» Given data
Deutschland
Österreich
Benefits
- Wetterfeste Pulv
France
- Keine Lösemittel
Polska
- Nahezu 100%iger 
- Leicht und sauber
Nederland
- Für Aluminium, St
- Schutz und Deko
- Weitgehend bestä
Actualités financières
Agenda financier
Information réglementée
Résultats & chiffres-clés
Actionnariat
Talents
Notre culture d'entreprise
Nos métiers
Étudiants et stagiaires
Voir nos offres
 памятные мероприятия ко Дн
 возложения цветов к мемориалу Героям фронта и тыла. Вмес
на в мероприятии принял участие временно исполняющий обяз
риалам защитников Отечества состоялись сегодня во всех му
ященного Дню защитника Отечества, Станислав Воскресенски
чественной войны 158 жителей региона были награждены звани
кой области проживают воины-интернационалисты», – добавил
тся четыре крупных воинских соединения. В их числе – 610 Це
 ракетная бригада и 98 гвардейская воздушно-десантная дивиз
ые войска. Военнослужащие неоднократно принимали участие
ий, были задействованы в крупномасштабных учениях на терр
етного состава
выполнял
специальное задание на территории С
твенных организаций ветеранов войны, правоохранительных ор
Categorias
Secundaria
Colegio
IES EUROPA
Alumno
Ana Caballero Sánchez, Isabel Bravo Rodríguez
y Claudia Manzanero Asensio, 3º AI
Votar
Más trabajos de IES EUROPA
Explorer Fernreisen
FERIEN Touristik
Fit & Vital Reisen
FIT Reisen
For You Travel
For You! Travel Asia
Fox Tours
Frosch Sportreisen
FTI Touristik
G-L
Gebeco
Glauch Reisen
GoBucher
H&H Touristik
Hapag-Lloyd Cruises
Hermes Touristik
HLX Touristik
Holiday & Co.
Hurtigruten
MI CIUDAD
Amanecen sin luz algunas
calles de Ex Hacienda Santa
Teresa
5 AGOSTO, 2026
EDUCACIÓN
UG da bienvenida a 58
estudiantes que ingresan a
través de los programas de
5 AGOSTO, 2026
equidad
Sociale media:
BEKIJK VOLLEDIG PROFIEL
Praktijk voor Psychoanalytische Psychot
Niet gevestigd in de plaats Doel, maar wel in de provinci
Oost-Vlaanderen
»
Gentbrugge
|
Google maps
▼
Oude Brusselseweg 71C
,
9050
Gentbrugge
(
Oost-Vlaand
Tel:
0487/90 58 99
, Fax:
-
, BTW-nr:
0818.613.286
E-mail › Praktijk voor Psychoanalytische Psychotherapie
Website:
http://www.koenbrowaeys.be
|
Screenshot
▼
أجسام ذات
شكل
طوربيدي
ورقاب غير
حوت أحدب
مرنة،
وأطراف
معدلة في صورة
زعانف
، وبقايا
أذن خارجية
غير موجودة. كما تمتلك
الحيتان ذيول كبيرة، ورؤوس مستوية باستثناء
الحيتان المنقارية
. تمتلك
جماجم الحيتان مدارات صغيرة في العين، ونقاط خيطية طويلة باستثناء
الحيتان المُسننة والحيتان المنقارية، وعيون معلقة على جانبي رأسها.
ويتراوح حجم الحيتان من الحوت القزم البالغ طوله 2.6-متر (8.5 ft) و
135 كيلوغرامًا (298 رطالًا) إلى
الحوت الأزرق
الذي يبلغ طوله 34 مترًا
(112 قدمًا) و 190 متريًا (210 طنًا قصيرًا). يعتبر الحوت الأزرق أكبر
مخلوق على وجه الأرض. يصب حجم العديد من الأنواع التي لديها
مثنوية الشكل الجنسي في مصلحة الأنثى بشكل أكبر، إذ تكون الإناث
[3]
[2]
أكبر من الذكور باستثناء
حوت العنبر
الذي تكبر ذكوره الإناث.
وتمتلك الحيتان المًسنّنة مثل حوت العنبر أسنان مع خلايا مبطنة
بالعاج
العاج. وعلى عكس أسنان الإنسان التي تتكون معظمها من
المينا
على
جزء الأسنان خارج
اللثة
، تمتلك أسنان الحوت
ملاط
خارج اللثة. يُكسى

» Problem to work on
Check every line of the data above for the string "طوله", and copy those that have it.

» Written response
ويتراوح حجم الحيتان من الحوت القزم البالغ طوله 2.6-متر (8.5 ft) و
الذي يبلغ طوله 34 مترًا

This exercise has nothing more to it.